When the individual frames have been assembled, they are glued and screwed together to form a box.
Each box is made of two pairs of wood frames, with a 3⁄4"-thick plywood cap on the ends. The boxes’ finished dimensions are 16" x 22" x 30".
I assembled the frames with pocket screws and glue. The corners between the frames are glued butt joints. I held the butt joints together with a few narrow-crown staples while I drilled holes and drove #8 x 13⁄4" screws. The plywood ends are also attached with glue and screws. I cut the plywood 1⁄8" oversize in both directions, and I made sure I had a square corner. After I fastened down the square corner, I pulled the frame to line up with the plywood. After the glue had dried, I trimmed the excess plywood with a flush-trimming bit in the router.

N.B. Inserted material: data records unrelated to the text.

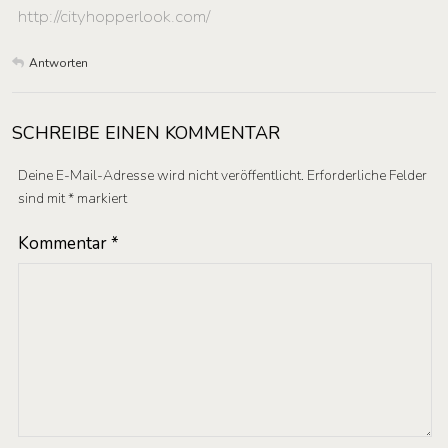
http://cityhopperlook.com/
Antworten
SCHREIBE EINEN KOMMENTAR
Deine E-Mail-Adresse wird nicht veröffentlicht.
Erforderliche Felder
sind mit
*
markiert
Kommentar
*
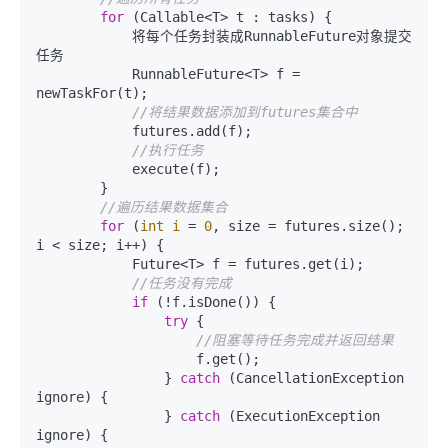
for
 (Callable<T> t : tasks) {

            将每个任务封装成RunnableFuture对象提交
任务

            RunnableFuture<T> f = 
newTaskFor(t);

//将结果数据添加到futures集合中
            futures.add(f);

//执行任务
            execute(f);

        }

//遍历结果数据集合
for
 (
int
i
=
0
, size = futures.size(); 
i < size; i++) {

            Future<T> f = futures.get(i);

//任务没有完成
if
 (!f.isDone()) {

try
 {

//阻塞等待任务完成并返回结果
                    f.get();

                } 
catch
 (CancellationException 
ignore) {

                } 
catch
 (ExecutionException 
ignore) {
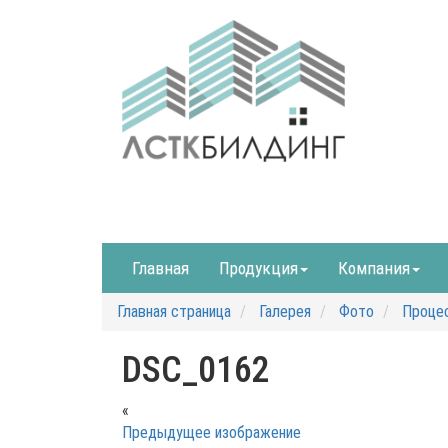
Главная
Продукция
Компания
Главная страница
Галерея
Фото
Процес
DSC_0162
«
Предыдущее изображение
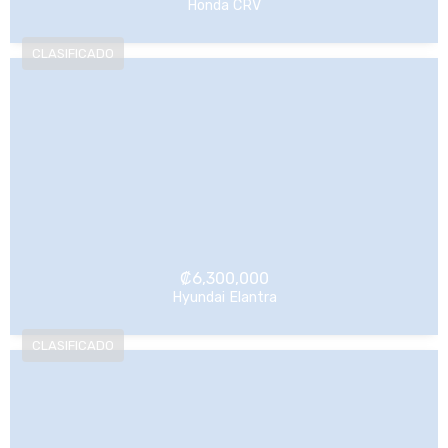
Honda CRV
NO Pagado
₡
6,300,000
Hyundai Elantra
NO Pagado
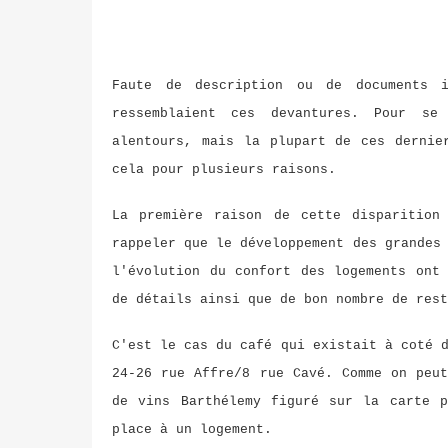
Faute de description ou de documents i
ressemblaient ces devantures. Pour se
alentours, mais la plupart de ces dernie
cela pour plusieurs raisons.
La première raison de cette disparition
rappeler que le développement des grandes
l'évolution du confort des logements ont
de détails ainsi que de bon nombre de res
C'est le cas du café qui existait à coté 
24-26 rue Affre/8 rue Cavé. Comme on peu
de vins Barthélemy figuré sur la carte p
place à un logement.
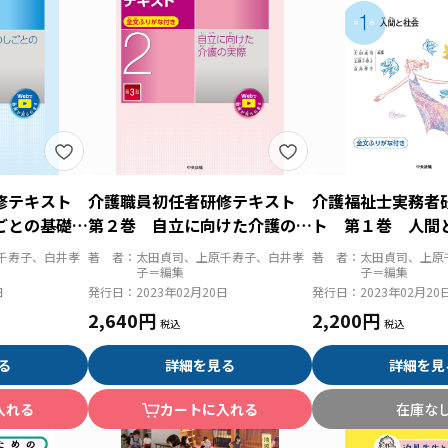
研修テキスト
介護職員初任者研修テキスト
介護福祉士実務者
しごとの基礎
第２巻 自立に向けた介護の実
ト 第１巻 人間
際 第３版
版
千寿子、白井孝
著 者：
太田貞司、上原千寿子、白井孝
著 者：
太田貞司、上原
子＝編集
子＝編集
日
発行日：
2023年02月20日
発行日：
2023年02月20
2,640円
2,200円
る
詳細を見る
詳細を見
入れる
カートに入れる
在庫な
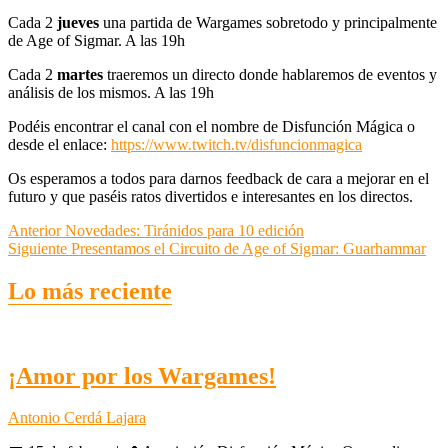
Cada 2
jueves
una partida de Wargames sobretodo y principalmente
de Age of Sigmar. A las 19h
Cada 2
martes
traeremos un directo donde hablaremos de eventos y
análisis de los mismos. A las 19h
Podéis encontrar el canal con el nombre de Disfunción Mágica o
desde el enlace:
https://www.twitch.tv/disfuncionmagica
Os esperamos a todos para darnos feedback de cara a mejorar en el
futuro y que paséis ratos divertidos e interesantes en los directos.
Navegación
Entrada
Anterior
Novedades: Tiránidos para 10 edición
anterior:
Entrada
Siguiente
Presentamos el Circuito de Age of Sigmar: Guarhammar
de
siguiente:
entradas
Lo más reciente
¡Amor por los Wargames!
Antonio Cerdá Lajara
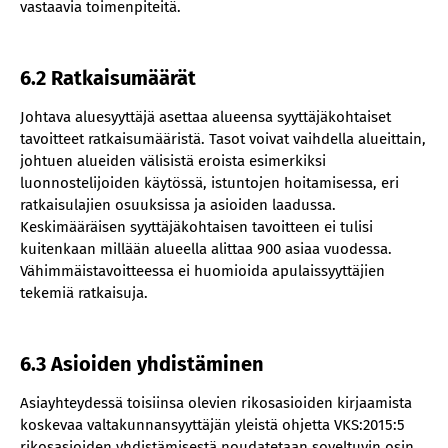
vastaavia toimenpiteitä.
6.2 Ratkaisumäärät
Johtava aluesyyttäjä asettaa alueensa syyttäjäkohtaiset
tavoitteet ratkaisumääristä. Tasot voivat vaihdella alueittain,
johtuen alueiden välisistä eroista esimerkiksi
luonnostelijoiden käytössä, istuntojen hoitamisessa, eri
ratkaisulajien osuuksissa ja asioiden laadussa.
Keskimääräisen syyttäjäkohtaisen tavoitteen ei tulisi
kuitenkaan millään alueella alittaa 900 asiaa vuodessa.
Vähimmäistavoitteessa ei huomioida apulaissyyttäjien
tekemiä ratkaisuja.
6.3 Asioiden yhdistäminen
Asiayhteydessä toisiinsa olevien rikosasioiden kirjaamista
koskevaa valtakunnansyyttäjän yleistä ohjetta VKS:2015:5
rikosasioiden yhdistämisestä noudatetaan soveltuvin osin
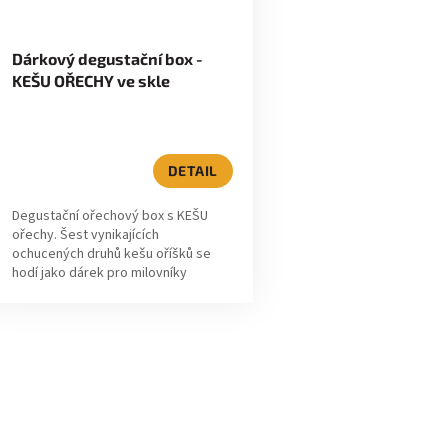
Dárkový degustační box -
KEŠU OŘECHY ve skle
DETAIL
Degustační ořechový box s KEŠU
ořechy. Šest vynikajících
ochucených druhů kešu oříšků se
hodí jako dárek pro milovníky
ořechů.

The I-beams are made from three 43⁄4"-wide strips of 3⁄4"-thick plywood. The top and bottom have a 1⁄4"-deep groove down the middle, and the third component is glued into the grooves. All of these sizes can be varied to suit your needs, but the ones listed get all the plywood pieces you need for the beams and the box ends from a single sheet of 3⁄4" plywood.
The beams could be simply nailed or screwed together, but a 1⁄4"-deep groove the length of the top and bottom pieces makes it easier to center the middle piece. After a few test cuts to match the width of the dado set to the thickness of the plywood, I cut the grooves, ran a bead of glue down the middle of the groove and assembled the beams. I fastened them with 11⁄2"-long narrow crown staples. Finish nails, brads or screws could just as easily be used.
With the plywood ends attached, the boxes are put in service to assemble the beams.
The sizes were chosen to provide a stable platform at various heights, whether the horses are used individually or in pairs. Here are just a few of the ways I have used the horses:
– 30" high – temporary stand for chop saw
– 22" high – horse for hand sawing
– 22" high – stand for benchtop planer
– 30" high (plus beams) – a bench that’s roughly kitchen-counter height
– 22" high (plus beams) – an assembly table roughly dining-table height
– 16" high (plus beams) – low assembly table for furniture or cabinets
– 16" or 22" high (plus beams) – bench for rough-cutting sheet goods with circular saw
– Beams alone can be used to make a level platform on the floor for cabinets or furniture
– When working on small pieces, like a carving, I can sit on one horse at 22" high and clamp my work on a second horse at 30".
When using the beams to cut plywood, I turn them 90° so the saw cuts into the narrow edges (as shown above). This avoids the risk of hitting one of the fasteners that hold the beam together. Most of the time gravity is sufficient to make a useful work surface, but for a more stable, semi-permanent function, the beams and horses can be connected with a few screws.